It may very well be that Wall Lake got it’s name from a prominent stone Wall that once extended a hundred yards or so east-to-west in front of the cottages between Reahm’s Place on the west and McCreary’s on the east. The Wall appeared even more prominent during those years of low rainfall when the stones became visible well above the waterline forming a rock jetty 30 yards off shore. The residents behind the wall could then traverse a continuous wall of stone, walking with dry feet from one end to the other; even fishing perched upon any of a number of substantial rocks that rose above the waterline.
Geologically speaking the Wall might best be described as a dense ridge of glacial till dominated by boulders, some the size of basketballs, others irregular shaped, and measuring a full four feet in diameter; all with smooth rounded edges, The east-west orientation of the Wall lent further credence to it’s glacial origins, left behind some 9,000 to10,000 years ago. The Great Lakes and most inland lakes of the Southern Peninsula of Michigan were carved out by the same scouring action of glacial meltwaters that advanced and receded over the millennia. A thorough investigation of Michigan soils further supports this glacial theory.
This prominent Wall of stone was admittedly a genuine landmark, but presented a number of challenges. During years of abundant rainfall the rock Wall lay just below water level and motorboats quite often bottomed-out on the rocks causing considerable damage to boat and motor. Those years when the lake level was down residents behind the Wall had difficulty getting their boats beyond the Wall. This was remedied one summer by clearing a narrow gap in the very middle of the Wall where boats could pass more freely from the encompassed cove to the open body of water. During those drier years the shoreline in front of the 6 or 7 cottages receded leaving behind a diminished waterfront and a mass of rotting seaweed, which offered very little opportunity for swimming, unless you ventured beyond the Wall.
It was during a three year span of record low rainfall that the residents behind the Wall (Ken Reahm, Ken Miller, Jesse Mack, Art Cook, Bill McCreary and others) hatched a plan to hire “Baldwin Brother’s Excavating” from Hastings to remove the Wall which had become an undesirable earthen dam. In advance of the actual removal a team of visiting geologists from one of the State Universities came out to properly survey the Wall. They were shown the principle wall and told of our suspicion that the rocks extended even further out-of-sight below the surface. This peaked their interest, and they returned a couple days later with diving gear. We took them in our family rowboat to a point well beyond the shore and they dove down and just as predicted: found a continuous column of rocks that extended clear across the lake. Their final report stated that although the Indians may have used the Wall in front of our cottage, it most certainly was NOT manmade. It was in fact a glacial deposit ‑‑ extending eastward across the lake, and consisting of comparable granite boulders of considerable size.
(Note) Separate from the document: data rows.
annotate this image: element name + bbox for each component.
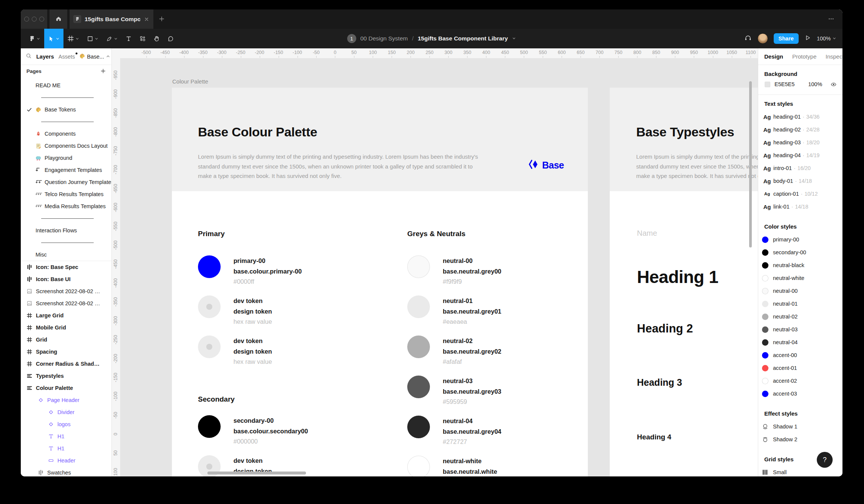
page-item[interactable] (21, 237, 111, 249)
play-icon[interactable] (804, 34, 811, 43)
panel-tab[interactable]: Inspect (825, 53, 842, 60)
page-item[interactable]: READ ME (21, 79, 111, 91)
panel-tab[interactable]: Prototype (792, 53, 816, 60)
color-style-item[interactable]: neutral-02 (758, 310, 842, 323)
frame-colour-palette[interactable]: Colour Palette Base Colour Palette Lorem… (172, 88, 588, 476)
text-style-item[interactable]: Ag heading-03 · 18/20 (758, 136, 842, 149)
minimize-window-button[interactable] (32, 17, 37, 22)
canvas[interactable]: -500-450-400-350-300-250-200-150-100-500… (112, 48, 758, 476)
plus-icon[interactable] (158, 15, 166, 23)
swatch-row[interactable]: neutral-01 base.neutral.grey01 #eaeaea (407, 295, 585, 335)
search-icon[interactable] (26, 53, 32, 60)
color-swatch[interactable] (198, 295, 221, 318)
page-item[interactable]: Media Results Templates (21, 200, 111, 212)
background-opacity[interactable]: 100% (808, 81, 822, 87)
text-style-item[interactable]: Ag link-01 · 14/18 (758, 200, 842, 213)
page-item[interactable]: Question Journey Templates (21, 176, 111, 188)
zoom-control[interactable]: 100% (817, 36, 836, 42)
layer-item[interactable]: Icon: Base Spec (21, 261, 111, 273)
color-style-item[interactable]: neutral-04 (758, 336, 842, 349)
avatar[interactable] (757, 33, 768, 44)
layer-item[interactable]: Divider (21, 406, 111, 418)
hand-tool[interactable] (150, 29, 164, 48)
color-style-item[interactable]: accent-02 (758, 374, 842, 387)
layer-item[interactable]: Spacing (21, 346, 111, 358)
share-button[interactable]: Share (774, 33, 799, 44)
color-style-item[interactable]: accent-03 (758, 387, 842, 400)
layer-item[interactable]: Screenshot 2022-08-02 at 3.05 1 (21, 285, 111, 297)
swatch-row[interactable]: neutral-white base.neutral.white #ffffff (407, 456, 585, 476)
text-style-item[interactable]: Ag heading-01 · 34/36 (758, 110, 842, 123)
color-swatch[interactable] (198, 255, 221, 278)
color-style-item[interactable]: neutral-00 (758, 284, 842, 297)
color-style-item[interactable]: secondary-00 (758, 246, 842, 259)
page-item[interactable]: Telco Results Templates (21, 188, 111, 200)
tab-plugin-page[interactable]: Base... (79, 53, 110, 60)
effect-style-item[interactable]: Shadow 2 (758, 433, 842, 446)
page-item[interactable]: Base Tokens (21, 104, 111, 116)
zoom-window-button[interactable] (39, 17, 44, 22)
shape-tool[interactable] (83, 29, 102, 48)
layer-item[interactable]: Grid (21, 334, 111, 346)
page-item[interactable] (21, 212, 111, 224)
color-style-item[interactable]: accent-00 (758, 349, 842, 362)
background-swatch[interactable] (765, 82, 770, 87)
plus-dark-icon[interactable] (100, 68, 106, 74)
color-swatch[interactable] (407, 456, 430, 476)
color-swatch[interactable] (407, 416, 430, 438)
layer-item[interactable]: H1 (21, 430, 111, 442)
swatch-row[interactable]: neutral-03 base.neutral.grey03 #595959 (407, 376, 585, 416)
tab-assets[interactable]: Assets (59, 54, 75, 60)
layer-item[interactable]: Swatches (21, 467, 111, 476)
text-tool[interactable] (122, 29, 136, 48)
horizontal-scrollbar[interactable] (207, 472, 306, 475)
swatch-row[interactable]: secondary-00 base.colour.secondary00 #00… (198, 415, 376, 455)
breadcrumb-project[interactable]: 00 Design System (360, 35, 408, 42)
dots-icon[interactable] (827, 15, 836, 23)
home-button[interactable] (49, 9, 67, 29)
type-heading[interactable]: Heading 3 (637, 377, 682, 388)
layer-item[interactable]: H1 (21, 442, 111, 455)
layer-item[interactable]: Screenshot 2022-08-02 at 3.01 1 (21, 297, 111, 309)
comment-tool[interactable] (164, 29, 178, 48)
page-item[interactable]: Misc (21, 249, 111, 261)
tab-layers[interactable]: Layers (36, 54, 54, 60)
page-item[interactable]: Interaction Flows (21, 224, 111, 237)
color-style-item[interactable]: primary-00 (758, 233, 842, 246)
text-style-item[interactable]: Ag heading-04 · 14/19 (758, 149, 842, 162)
layer-item[interactable]: Typestyles (21, 370, 111, 382)
color-style-item[interactable]: neutral-03 (758, 323, 842, 336)
resources-tool[interactable] (136, 29, 150, 48)
page-item[interactable]: Engagement Templates (21, 164, 111, 176)
collaborator-badge[interactable]: 1 (347, 34, 356, 43)
layer-item[interactable]: Large Grid (21, 309, 111, 322)
type-heading[interactable]: Heading 2 (637, 322, 693, 335)
chevdown-sm-icon[interactable] (512, 35, 516, 42)
text-style-item[interactable]: Ag body-01 · 14/18 (758, 175, 842, 187)
layer-item[interactable]: Colour Palette (21, 382, 111, 394)
frame-label[interactable]: Colour Palette (172, 78, 208, 85)
frame-tool[interactable] (63, 29, 83, 48)
color-swatch[interactable] (407, 295, 430, 318)
vertical-scrollbar[interactable] (749, 81, 752, 247)
effect-style-item[interactable]: Shadow 1 (758, 420, 842, 433)
background-hex[interactable]: E5E5E5 (774, 81, 794, 87)
file-tab[interactable]: 15gifts Base Component Library (70, 9, 153, 29)
type-heading[interactable]: Heading 1 (637, 267, 718, 287)
panel-tab[interactable]: Design (764, 53, 783, 60)
swatch-row[interactable]: neutral-02 base.neutral.grey02 #afafaf (407, 335, 585, 376)
main-menu-button[interactable] (25, 29, 44, 48)
color-swatch[interactable] (198, 335, 221, 358)
color-style-item[interactable]: neutral-black (758, 259, 842, 272)
pen-tool[interactable] (102, 29, 122, 48)
page-item[interactable] (21, 91, 111, 104)
layer-item[interactable]: Mobile Grid (21, 322, 111, 334)
layer-item[interactable]: Page Header (21, 394, 111, 406)
layer-item[interactable]: logos (21, 418, 111, 430)
text-style-item[interactable]: Ag caption-01 · 10/12 (758, 187, 842, 200)
eye-icon[interactable] (830, 81, 837, 88)
close-window-button[interactable] (24, 17, 29, 22)
color-swatch[interactable] (407, 376, 430, 398)
layer-item[interactable]: Corner Radius & Shadows (21, 358, 111, 370)
swatch-row[interactable]: neutral-00 base.neutral.grey00 #f9f9f9 (407, 255, 585, 295)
As the cottage owners made plans to remove the Wall it was rumored that nearby (unaffected) residents on the lake were seeking an injunction against removal of the Wall, on grounds that it should remain a landmark, but the Baldwin Brothers of Hastings arrived early one Saturday morning and began work unhindered, with only a few protesting onlookers. They laid heavy wood planks atop the Wall so that their crane could creep into position and begin the tedious removal of rock. Once in place the crane operator removed truckload upon truckload of rock, which was then hauled away by truck drivers to a location on the north side of the lake. I was about ten years old that summer and watched the entire project unfold in front of our cottage (now owned by the Deboer family). I remember some of the rock being so large it practically over turned the crane. Once a truck was loaded it disappeared down Cortez Rd to the dumpsite. By the end of that day, and many many truckloads later, the Wall was completely removed, and the residents were left with a bona fide waterfront, not unlike other residents on the lake.
I can recall summers when weeds and cattails had grown on the Wall, so the unobstructed view after the removal of the Wall made the Lake even more beautiful to behold. It took that summer and the next for the lake bottom to adjust to the excavation work of that summer (circa 1962). I guess you could say my brothers and I were the last explorers of the Wall on Wall Lake. We would miss pulling away boulders to hunt crayfish or catch a Rock Bass in the nooks and crannies of the Wall. We swam in front of our cottage nearly every day and can attest to the gouges in the lake bottom where the Wall had once been. What remained were large pockets of slippery gray clay that would squish between your toes. I’ve visited the lake in recent years and the current residents have beautiful lakefront properties.
As for legends of an Indian encampment behind the Wall: I can attest to that, for in the early 1950’s we found arrowheads and hand tools on the beach behind the Wall. One can imagine the usefulness of the Wall 100 or 200 years ago, when the aboriginals used the shoreline for drinking, bathing, fishing, and basket weaving. The absence of a small portion of glacial rock doesn’t diminish the rich lore that lies “asleep” on the shores of Wall Lake. I envy today’s youth that have the lake as their idyllic wonderland, and would encourage them to explore the shorelines. Surely we left behind a few undisturbed rocks with arrowheads yet to be found.